2. Peralatan pemadam kebakaran
Peralatan pemadam kebakaran yang dapat diminum dan bergerak harus diletakkan di lokasi yang nyaman seperti yang dipersyaratkan oleh standar lokal atau nasional, dan harus menjalani inspeksi dan pengujian berkala, yang tanggalnya harus menjadi perekam baik pada peralatan atau dalam buku catatan harian yang dikelola untuk tujuan ini.
3. Pasir
Pasir kering adalah media yang nyaman untuk melawan merebaknya kebakaran kecil. Persediaan yang memadai dalam wadah tertutup dengan ember dan sekop harus ditempatkan di posisi strategis di seluruh depot

4. Peralatan Pemadam Api

Location Type Appliances required
Rail tank car discharge facilities Dry chemical 9 kg 1 unit between every 3 rail car discharge positions
Road-Bridger discharge and fueller loading racks Dry chemical 9 kg 1 unit for each vehicle position
Pump houses Dry chemical 9 kg 1 unit for up to 3 pumps

2 units for 4 or more pumps

Open pump platforms Dry chemical 9 kg 1 unit for every 3 pumps
Office Water 6L

CO2 5 kg

1 unit per 115m2 floor area. As necessary, to protect electrical equipment.
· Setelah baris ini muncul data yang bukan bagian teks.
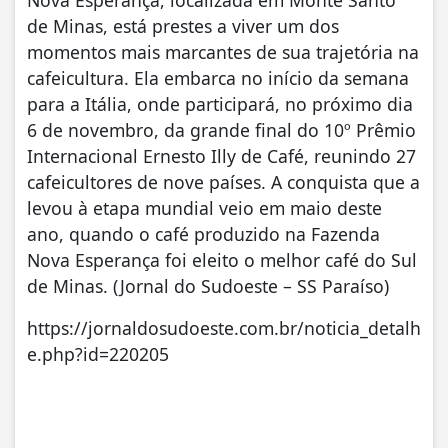
Nova Esperança, localizada em Monte Santo
de Minas, está prestes a viver um dos
momentos mais marcantes de sua trajetória na
cafeicultura. Ela embarca no início da semana
para a Itália, onde participará, no próximo dia
6 de novembro, da grande final do 10º Prêmio
Internacional Ernesto Illy de Café, reunindo 27
cafeicultores de nove países. A conquista que a
levou à etapa mundial veio em maio deste
ano, quando o café produzido na Fazenda
Nova Esperança foi eleito o melhor café do Sul
de Minas. (Jornal do Sudoeste – SS Paraíso)
https://jornaldosudoeste.com.br/noticia_detalh
e.php?id=220205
Sistem air kebakaran di area depot bahan bakar terdiri dari sistem dan komponen berikut:

  • Pompa air kebakaran

Pompa air kebakaran harus dirancang sesuai dengan NFPA untuk 150% kapasitas desain pada tidak kurang dari 65% tekanan operasi aliran desain tanpa kepala aliran ni lebih besar dari 120% tekanan operasi aliran desain. Pompa air kebakaran sekali mulai dijalankan sampai berhenti secara manual di pengontrol pompa.

  • Distribusi air kebakaran
  • Cincin api utama air
  • Sistem selang, hidran, dan monitor.